Web-scraping for Campaigns

R
Author

Josiah Parry

Published

June 11, 2019

Note: 2022-11-14 I’m migrating my website and this can no longer be reproduced. This blog post is based on the short guide I wrote back in 2019. Please see the old bookdown here.


As the primaries approach, I am experiencing a mix of angst, FOMO, and excitement. One of my largest concerns is that progressive campaigns are stuck in a sort of antiquated but nonetheless entrenched workflow. Google Sheets reign in metric reporting. Here I want to present one use case (of a few more to come) where R can be leveraged by your data team.

In this post I show you how to scrape the most recent polling data from FiveThirtyEight. FiveThirtyEight aggregates this data in an available way. This can allow you as a Data Manager to provide a useful report to your Media Manager.
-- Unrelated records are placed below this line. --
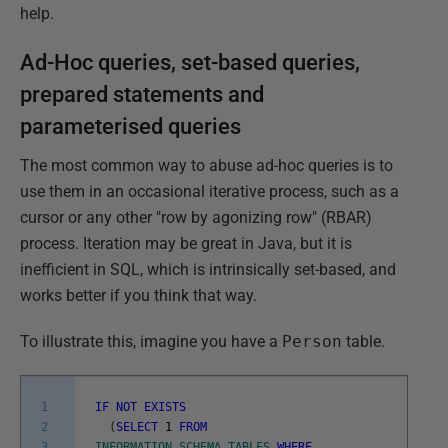
help.
Ad-Hoc queries, set-based queries,
prepared statements and
parameterised queries
The most common way to abuse ad-hoc queries is to
use them in an occasional iterative process, such as a
cursor or any other "row by agonizing row" (RBAR)
process. Iteration may be great in Java, but it is
inefficient in SQL, which is intrinsically set-based, and
works better if you think that way.
To illustrate this, imagine you have a
Person
table.
1
IF
NOT
EXISTS
2
(
SELECT
1
FROM
3
INFORMATION_SCHEMA
.
TABLES
WHERE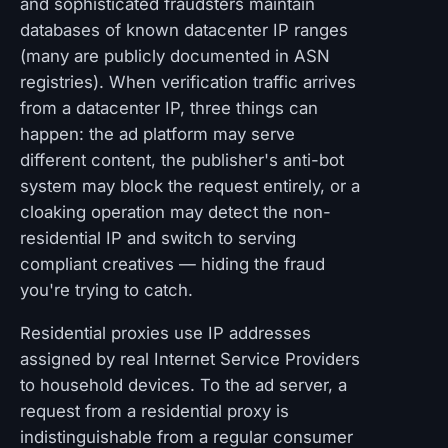
and sophisticated fraudsters maintain
databases of known datacenter IP ranges
(many are publicly documented in ASN
registries). When verification traffic arrives
from a datacenter IP, three things can
happen: the ad platform may serve
different content, the publisher's anti-bot
system may block the request entirely, or a
cloaking operation may detect the non-
residential IP and switch to serving
compliant creatives — hiding the fraud
you're trying to catch.
Residential proxies use IP addresses
assigned by real Internet Service Providers
to household devices. To the ad server, a
request from a residential proxy is
indistinguishable from a regular consumer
As always, please feel free to contact me on Twitter @josiahparry if you have any questions or want to discuss this further.


Polling use case

A very important metric to keep track of is how your candidate is polling. Are they gaining a lead in the polls or falling behind? This data is often reported via traditional news organizations or some other mediums. The supposed demi-God and mythical pollster Nate Silver’s organization FiveThirtyEight does a wonderful job aggregating polls. Their page National 2020 Democratic Presidential Primary Polls has a table of the most recent polls from many different pollsters.

In this use case we will acquire this data by web scraping using rvest. We will also go over ways to programatically save polls results to a text file. Saving polling results can allow you present a long term view of your candidate’s growth during the quarter.

Understanding rvest

This use case will provide a cursory overview of the package rvest. To learn more go here.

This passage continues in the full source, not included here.